In a playoff game against the Colts in 1965, Bart Starr threw a pass on the first play from scrimmage, it was fumbled and returned for a touchdown, and he injured his ribs while trying to make the tackle. He did not take another snap at quarterback, but he did continue to hold for placekicks.
His star counterpart for the Colts, Johnny Unitas, had been knocked out with a knee injury a few weeks earlier, and his backup, Gary Cuozzo, was hurt in the final regular season game. For the rest of the game, halfback Tom Matte of the Colts and 34-year old journeyman Zeke Bratkowski of the Packers played at quarterback in a playoff game to determine the Western Division champ. The Packers eventually won in sudden death overtime, 13-10. (and yes, that is one of the nine playoff wins credited to Bart Starr in the numbers you will see over the next few weeks).
Could you imagine the reaction if that happened on Sunday, able to hold on kicks but not being able to play quarterback? Plenty of quarterbacks have played with rib injuries. I bet we could find some former players with advanced medical degrees who would tell us that they were able to play with a similar injury.

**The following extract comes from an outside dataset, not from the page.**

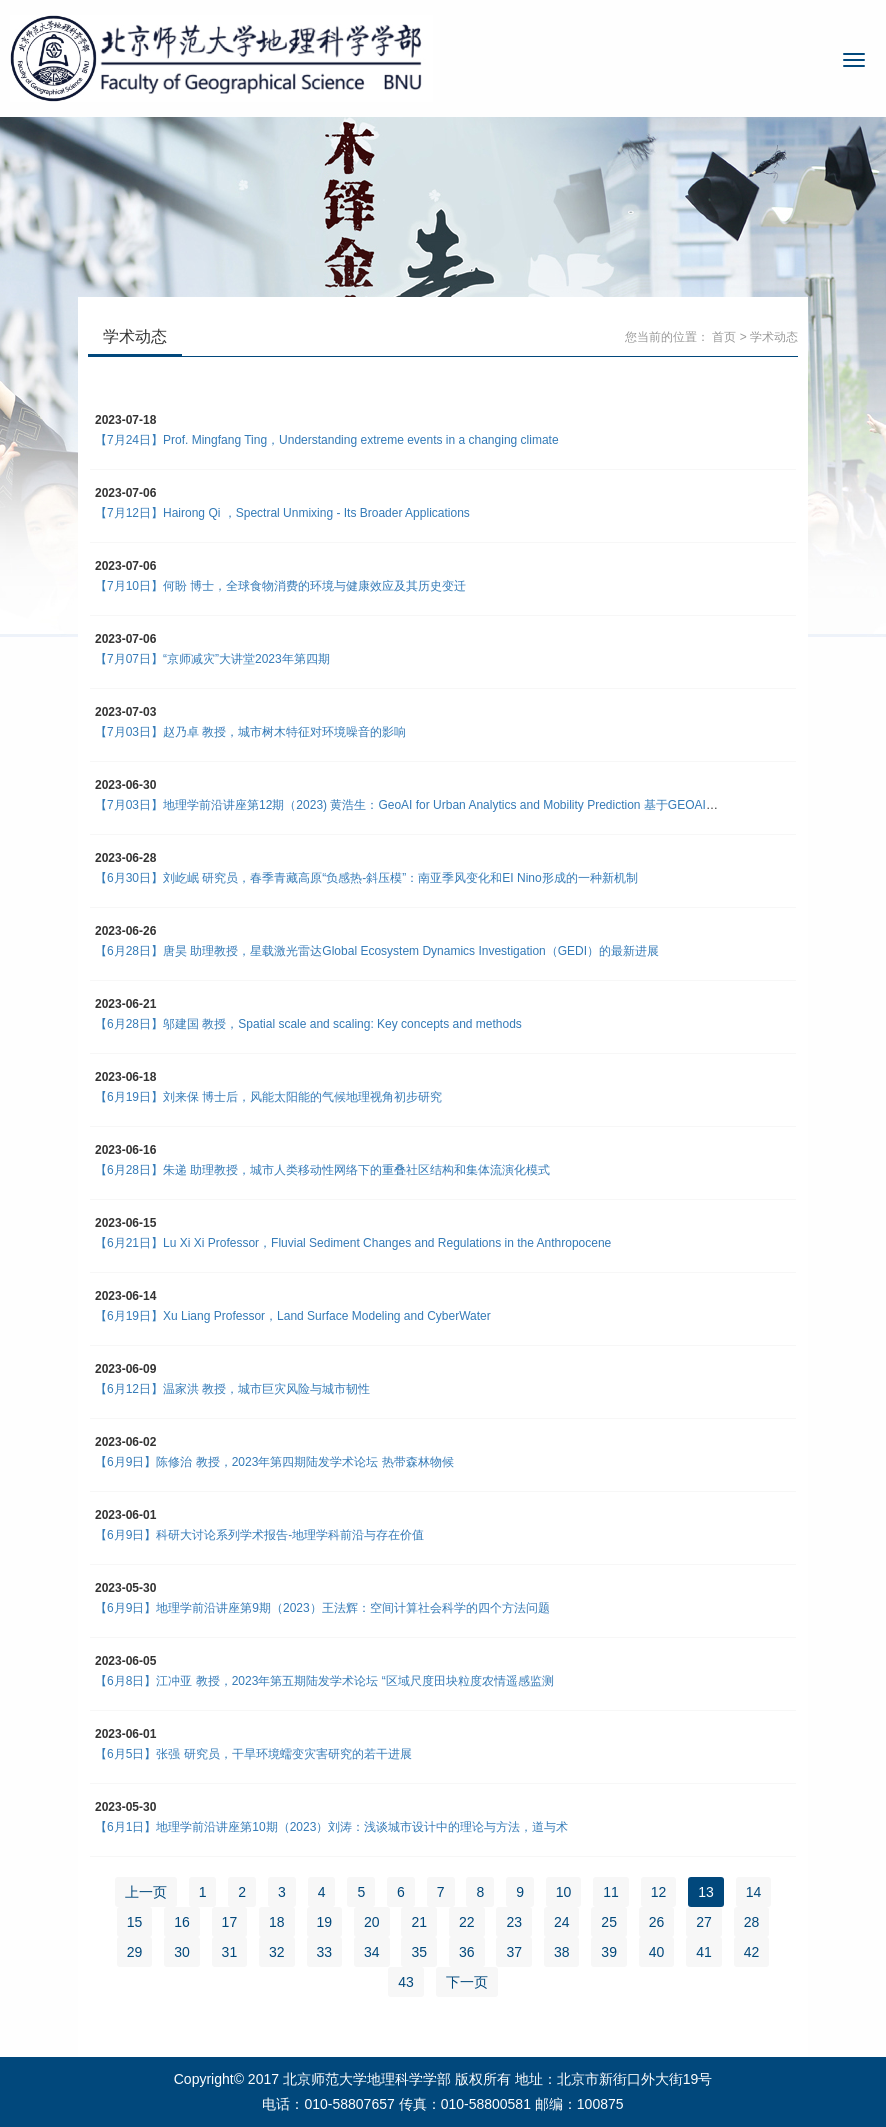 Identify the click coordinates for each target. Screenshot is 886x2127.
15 (135, 1922)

My point is not to compare Cutler to Starr, or to impugn Starr in what had to be a painful injury. This shouldn’t be about whether we like Jay Cutler or a referendum on what we think of him as a player. Quarterbacks do get hurt–often-in the playoffs, and I could literally find you dozens of games where multiple quarterbacks played, and many were not because the QB was pulled. Every injury is different. Because one person has an injury to a similar body part doesn’t mean the injuries are equal. We don’t know. We don’t diagnose injuries from television screens.
Twitter is an interesting phenomenon. News travels fast, and you can find interesting commentary and quick exchange of ideas. It also lends to a mob mentality as comments build on each other. It’s like a school yard full of bullies with no teacher rushing in to break it up. Here’s a montage put together by SI of some player comments. I’m not nearly as tough as these guys, and I would never question anyone who didn’t quite play a full season on a bad knee when their team was in position to win a division (Jones-Drew), or was once put on IR for a virus (Schlereth), or who can’t go two quarters without missing a game with injury (Gradkowski). See, I can minimize injuries and make them sound bad for a one sentence joke, even though I know these were all legitimate injuries. 99% of players in the NFL play tough and through pain as long as they can, and as long as it doesn’t hurt the team. Glass houses, stones, people. They still break on Twitter.
Jay Cutler played through a ton of sacks and hits this year, and got pummeled at times. He apparently hurt his MCL before the half. He tried it out to start the half, and was pretty clearly unable to make even a basic throw that bounced short of the running back. I can understand why the Bears would sit him if they knew about the injury that we were not privy to (I just can’t understand why Todd Collins is on a roster ahead of Caleb Hanie).
He couldn’t go, and I’m sorry your feelings were hurt that he didn’t roll around enough and act like a drama queen. I’m sorry if your best friend’s sister’s boyfriend’s brother’s girlfriend heard from this guy who knows this kid who’s going with the girl who saw someone once play the rest of the game with an MCL injury. And don’t tell me that quarterbacks must play in big games even if they are hurt, painting all injuries with a broad brush. And don’t blaspheme the name of Bart Starr, all you haters, as if it was just a rib injury, by claiming that any real football player would have played unless they had to carry him off. I’m sure it was way worse than that one hurt rib or sore knee you had once.